Hybridization between humans and Neanderthals has resulted in a low level of Neanderthal ancestry scattered across the genomes of many modern-day humans. After hybridization, on average, selection appears to have removed Neanderthal alleles from the human population. Quantifying the strength and causes of this selection against Neanderthal ancestry is key to understanding our relationship to Neanderthals and, more broadly, how populations remain distinct after secondary contact. Here, we develop a novel method for estimating the genome-wide average strength of selection and the density of selected sites using estimates of Neanderthal allele frequency along the genomes of modern-day humans. We confirm that East Asians had somewhat higher initial levels of Neanderthal ancestry than Europeans even after accounting for selection. We find that there are systematically lower levels of initial introgression on the X chromosome, a finding consistent with a strong sex bias in the initial matings between the populations. We find that the bulk of purifying selection against Neanderthal ancestry is best understood as acting on many weakly deleterious alleles. We propose that the majority of these alleles were effectively neutral-and segregating at high frequency-in Neanderthals, but became selected against after entering human populations of much larger effective size. While individually of small effect, these alleles potentially imposed a heavy genetic load on the early-generation human-Neanderthal hybrids. This work suggests that differences in effective population size may play a far more important role in shaping levels of introgression than previously thought.

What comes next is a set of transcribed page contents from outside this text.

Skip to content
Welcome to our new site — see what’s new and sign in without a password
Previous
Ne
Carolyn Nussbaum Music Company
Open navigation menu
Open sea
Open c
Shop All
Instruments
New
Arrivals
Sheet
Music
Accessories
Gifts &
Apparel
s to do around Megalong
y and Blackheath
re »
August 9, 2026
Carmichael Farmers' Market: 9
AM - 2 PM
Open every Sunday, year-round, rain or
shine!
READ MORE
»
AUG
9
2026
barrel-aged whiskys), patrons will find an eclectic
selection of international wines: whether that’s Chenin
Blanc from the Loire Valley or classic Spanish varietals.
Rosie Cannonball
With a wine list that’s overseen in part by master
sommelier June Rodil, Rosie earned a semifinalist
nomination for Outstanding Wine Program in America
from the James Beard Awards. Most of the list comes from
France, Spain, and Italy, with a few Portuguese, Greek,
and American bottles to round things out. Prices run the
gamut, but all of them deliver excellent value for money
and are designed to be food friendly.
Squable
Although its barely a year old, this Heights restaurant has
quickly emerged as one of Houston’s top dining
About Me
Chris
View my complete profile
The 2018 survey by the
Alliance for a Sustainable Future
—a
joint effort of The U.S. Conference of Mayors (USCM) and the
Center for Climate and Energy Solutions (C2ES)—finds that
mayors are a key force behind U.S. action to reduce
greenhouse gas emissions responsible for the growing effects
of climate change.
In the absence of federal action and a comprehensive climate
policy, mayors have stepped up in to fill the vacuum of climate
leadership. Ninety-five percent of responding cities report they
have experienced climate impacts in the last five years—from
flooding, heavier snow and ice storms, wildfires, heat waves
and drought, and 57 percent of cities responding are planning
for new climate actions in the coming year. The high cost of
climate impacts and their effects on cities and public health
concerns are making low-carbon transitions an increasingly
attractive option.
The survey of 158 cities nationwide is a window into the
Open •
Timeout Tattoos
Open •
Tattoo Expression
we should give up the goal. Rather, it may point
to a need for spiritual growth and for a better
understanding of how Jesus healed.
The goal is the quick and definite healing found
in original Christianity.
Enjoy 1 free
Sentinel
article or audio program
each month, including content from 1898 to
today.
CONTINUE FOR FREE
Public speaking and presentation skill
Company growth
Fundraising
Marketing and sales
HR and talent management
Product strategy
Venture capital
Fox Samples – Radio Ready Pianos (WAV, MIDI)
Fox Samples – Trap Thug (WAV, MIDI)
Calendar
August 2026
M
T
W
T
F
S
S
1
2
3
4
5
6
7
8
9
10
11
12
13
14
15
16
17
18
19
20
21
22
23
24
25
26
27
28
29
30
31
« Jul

Kelley Harris & Rasmus Nielsen, The Genetic Cost of Neanderthal Introgression. BioRxiv 2015 (pre-pub). Freely accessibleLINK [doi: http://dx.doi.org/10.1101/030387]

Abstract

Approximately 2-4% of the human genome is in non-Africans comprised of DNA intro- gressed from Neanderthals. Recent studies have shown that there is a paucity of introgressed DNA around functional regions, presumably caused by selection after introgression. This observation has been suggested to be a possible consequence of the accumulation of a large amount of Dobzhansky-Muller incompatibilities, i.e. epistatic effects between human and Neanderthal specific mutations, since the divergence of humans and Neanderthals approx. 400-600 kya. However, using previously published estimates of inbreeding in Neanderthals, and of the distribution of fitness effects from human protein coding genes, we show that the average Neanderthal would have had at least 40% lower fitness than the average human due to higher levels of inbreeding and an increased mutational load, regardless of the dominance coefficients of new mutations. Using simulations, we show that under the assumption of additive dominance effects, early Neanderthal/human hybrids would have experienced strong negative selection, though not so strong that it would prevent Neanderthal DNA from entering the human population. In fact, the increased mutational load in Neanderthals predicts the observed reduction in Neanderthal introgressed segments around protein coding genes, without any need to invoke epistasis. The simulations also predict that there is a residual Neanderthal derived mutational load in non-African humans, leading to an average fitness reduction of at least 0.5%. Although there has been much previous debate about the effects of the out-of-Africa bottleneck on mutational loads in non-Africans, the significant deleterious effects of Neanderthal introgression have hitherto been left out of this discussion, but might be just as important for understanding fitness differences among human populations. We also show that if deleterious mutations are recessive, the Neanderthal admixture fraction would gradually increase over time due to selection for Neanderthal haplotypes that mask human deleterious mutations in the heterozygous state. This effect of dominance heterosis might partially explain why adaptive introgression appears to be widespread in nature.